Nestes dias de 21 a 24 de fevereiro (2019), o Santo Padre, o Papa Francisco está em reunião com os bispos das Conferências Episcopais do Mundo, sobre a proteção dos menores por causa dos abusos sexuais perpetrados por alguns clérigos católicos. Queria dar aqui duas visões sobre o assunto, a primeira é o texto abaixo; a segunda, o áudio, que você poderá escutar também. Se no texto me dirijo a todos; no áudio, penso especialmente nos católicos.

Longe de mim afirmar que todo homossexual é pedófilo, mas o fato é que, na Igreja Católica, os casos de pedofilia, em sua avassaladora maioria se deram entre pessoas do mesmo sexo. Quem tem olhos na cara pode tirar suas próprias conclusões.

Longe de mim afirmar que todo homossexual é pedófilo, mas o fato é que o descontrole na sexualidade sempre chama a novas experiências, já que a libido não se contenta com um prazer alcançado, mas sempre vai em busca de novas aventuras. E isso é fácil comprovar quando se atende a todo tipo de gente, digam-no especialmente os padres e os psicólogos pela experiência que tem em atender pessoas.

Longe de mim afirmar que os seminários estão cheios de homossexuais. Seria um exagero. Mas parece-me que depois do que está acontecendo em Roma – o Papa e os bispos preocupadíssimos com esses temas –, uma das primeiras perguntas que começaremos a fazer para os rapazes que queiram ingressar no seminário não será: “você tem vocação?”, mas “você gosta de mulher?” Se a resposta for positiva, será possível continuar o discernimento vocacional; se não, fora!

Longe de mim afirmar que nos seminários os vocacionados se tornam homossexuais, mas é fato que se existirem maçãs podres num cesto, as outras também poderão apodrecer.

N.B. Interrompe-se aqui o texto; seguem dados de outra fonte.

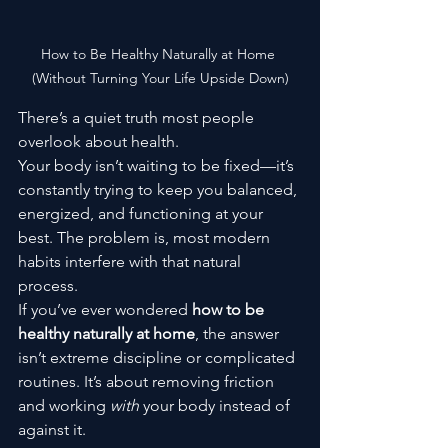
How to Be Healthy Naturally at Home 
(Without Turning Your Life Upside Down)
There’s a quiet truth most people 
overlook about health.
Your body isn’t waiting to be fixed—it’s 
constantly trying to keep you balanced, 
energized, and functioning at your 
best. The problem is, most modern 
habits interfere with that natural 
process.
If you’ve ever wondered 
how to be 
healthy naturally at home
, the answer 
isn’t extreme discipline or complicated 
routines. It’s about removing friction 
and working 
with
 your body instead of 
against it.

Normalmente aconselho aos rapazes que se receberem alguma cantada no seminário, dê um soco na cara de quem o cantou e imediatamente o denuncie ao reitor. Creio que isso é sensato!

Longe de mim defender a homofobia, pois, de fato, quem me conhece sabe que sou capaz de atender um gay com a maior caridade possível e, no final, abraçá-lo em Cristo, com carinho de pai e de pastor. Sou capaz de andar junto com ele para conduzi-lo ao Céu, porém somente para o Céu onde está o Pai e o Filho e o Espírito Santo.